Created in 1973, the Army Space Program Office, or ASPO, has had a long and rich history of providing technological capabilities that are responsive to the needs of the commander.
With its Tactical Exploitation of National Capabilities, or TENCAP, program which applies national space and theater reconnaissance systems for tactical use, the ASPO presented a role model for the other services as they explored space assets. From 1994 to 2003, the ASPO was a component of the then U.S. Army Space and Strategic Defense Command, or USASSDC.
In September 1999, USASSDC published its Strategic Plan. This document incorporated four primary goals each containing several command objectives. Primary among these was the goal to ensure that Soldiers had access to space assets.
One month later, in October, ASPO successfully fielded the first corps-level Tactical Exploitation System, or TES, one of several programs designed to improve battlefield visualization for theater commanders, to the XVIII Airborne Corps at Fort Bragg, North Carolina. The TES equipment itself went to C Company of the 319th Missile Intelligence Battalion with training scheduled to begin the next February.
Designed to be transported on a C-130, the TES was a modular unit which could be scaled to the theater requirements incorporating up to 40 workstations. The forward segment, consisting of 12 HMMWVs, could land with entry forces "to supply national and theater level intelligence" and remain mobile.

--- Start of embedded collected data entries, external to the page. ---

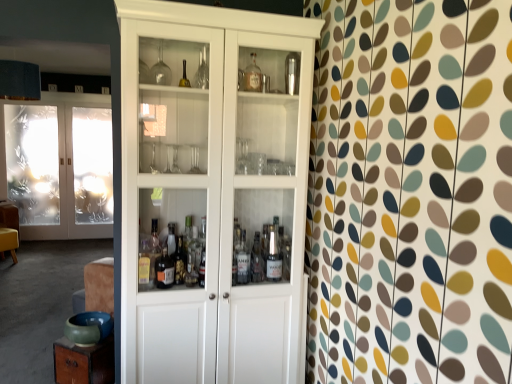 Locate an element on the screen. Image resolution: width=512 pixels, height=384 pixels. white wood cabinet at center is located at coordinates 214,190.

The image size is (512, 384). What are the coordinates of `transparent plastic screen door at left` in the screenshot? It's located at (92, 168).

What do you see at coordinates (92, 168) in the screenshot? This screenshot has height=384, width=512. I see `transparent plastic screen door at left` at bounding box center [92, 168].

Locate an element on the screen. white wood cabinet at center is located at coordinates (214, 190).

Is transparent plastic screen door at left not within white wood cabinet at center?

Indeed, transparent plastic screen door at left is completely outside white wood cabinet at center.

Can you confirm if transparent plastic screen door at left is bigger than white wood cabinet at center?

Incorrect, transparent plastic screen door at left is not larger than white wood cabinet at center.

Consider the image. Does transparent plastic screen door at left have a lesser width compared to white wood cabinet at center?

Yes, transparent plastic screen door at left is thinner than white wood cabinet at center.

Is transparent plastic screen door at left next to white wood cabinet at center and touching it?

No.

I want to click on door located on the left of transparent plastic screen door at left, so click(x=59, y=165).

Which is less distant, (25, 198) or (101, 194)?

Point (25, 198)

Based on the photo, considering the relative sizes of frosted glass doors at left and transparent plastic screen door at left in the image provided, is frosted glass doors at left thinner than transparent plastic screen door at left?

No, frosted glass doors at left is not thinner than transparent plastic screen door at left.

From the image's perspective, is frosted glass doors at left located above or below white wood cabinet at center?

Based on their image positions, frosted glass doors at left is located above white wood cabinet at center.

Is frosted glass doors at left not inside white wood cabinet at center?

Yes.

Considering the relative sizes of frosted glass doors at left and white wood cabinet at center in the image provided, is frosted glass doors at left thinner than white wood cabinet at center?

Correct, the width of frosted glass doors at left is less than that of white wood cabinet at center.

Image resolution: width=512 pixels, height=384 pixels. I want to click on screen door that is above the frosted glass doors at left (from a real-world perspective), so click(x=92, y=168).

Between point (93, 184) and point (84, 135), which one is positioned behind?

The point (93, 184) is behind.

Visually, is transparent plastic screen door at left positioned to the left or to the right of frosted glass doors at left?

transparent plastic screen door at left is to the right of frosted glass doors at left.

Do you think white wood cabinet at center is within frosted glass doors at left, or outside of it?

white wood cabinet at center is outside frosted glass doors at left.

From the image's perspective, which one is positioned higher, white wood cabinet at center or frosted glass doors at left?

frosted glass doors at left.

Considering the relative positions of white wood cabinet at center and frosted glass doors at left in the image provided, is white wood cabinet at center to the right of frosted glass doors at left from the viewer's perspective?

Indeed, white wood cabinet at center is positioned on the right side of frosted glass doors at left.

Is white wood cabinet at center behind frosted glass doors at left?

No, the depth of white wood cabinet at center is less than that of frosted glass doors at left.

Is white wood cabinet at center oriented towards transparent plastic screen door at left?

No.

Is point (296, 373) in front of point (109, 181)?

Yes, it is in front of point (109, 181).

Image resolution: width=512 pixels, height=384 pixels. What are the coordinates of `cupboard that appears in front of the transparent plastic screen door at left` in the screenshot? It's located at (214, 190).

This screenshot has height=384, width=512. I want to click on screen door that appears behind the white wood cabinet at center, so click(92, 168).

Locate an element on the screen. Image resolution: width=512 pixels, height=384 pixels. door below the transparent plastic screen door at left (from the image's perspective) is located at coordinates (59, 165).

Considering their positions, is transparent plastic screen door at left positioned further to frosted glass doors at left than white wood cabinet at center?

white wood cabinet at center.

Considering their positions, is transparent plastic screen door at left positioned further to white wood cabinet at center than frosted glass doors at left?

frosted glass doors at left.

From the image, which object appears to be nearer to white wood cabinet at center, frosted glass doors at left or transparent plastic screen door at left?

transparent plastic screen door at left is closer to white wood cabinet at center.

Based on their spatial positions, is frosted glass doors at left or white wood cabinet at center further from transparent plastic screen door at left?

white wood cabinet at center is further to transparent plastic screen door at left.

Based on the photo, which object lies further to the anchor point frosted glass doors at left, white wood cabinet at center or transparent plastic screen door at left?

Among the two, white wood cabinet at center is located further to frosted glass doors at left.

When comparing their distances from transparent plastic screen door at left, does white wood cabinet at center or frosted glass doors at left seem closer?

frosted glass doors at left lies closer to transparent plastic screen door at left than the other object.

Find the location of a particular element. The width and height of the screenshot is (512, 384). door between white wood cabinet at center and transparent plastic screen door at left from front to back is located at coordinates (59, 165).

The main section, housed in vans, operated behind the entry forces to support joint and split-based operations. The main section would also provide continuous updates on the mobile force collecting data on primary and contingency areas, conduct detailed analysis of the intelligence data collection and maintain a master database.
It will also provide extensive data and voice communications capabilities including UHF, S, X, C and Ku radio frequency communications. As the system for the 21st century it was scheduled to replace the Advanced Electronic Processing and Dissemination System, the Enhanced Tactical Radar Correlator, and the Modernized Imagery Exploitation System.

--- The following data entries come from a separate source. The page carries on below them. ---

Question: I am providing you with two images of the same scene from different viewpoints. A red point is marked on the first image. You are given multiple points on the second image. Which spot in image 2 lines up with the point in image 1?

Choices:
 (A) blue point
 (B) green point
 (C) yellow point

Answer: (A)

This version of the TES was designed as a ground station testbed for the Discoverer II program developed by the Air Force, the Defense Advanced Research Projects Agency and the National Reconnaissance Office. Begun in 1998, Discoverer II was developed as a space based radar program which would provide "global surveillance of moving targets day or night, in any kind of weather," using low-cost and lightweight satellites.
The TES then allowed theater commanders to downlink the radar data in near real time.
During exercises that autumn, which incorporated a Discoverer II sensor aboard a commercial aircraft, the TES demonstrated its ability to receive and process data. At the same time the system also successfully communicated with various Air Force intelligence, surveillance, and reconnaissance systems.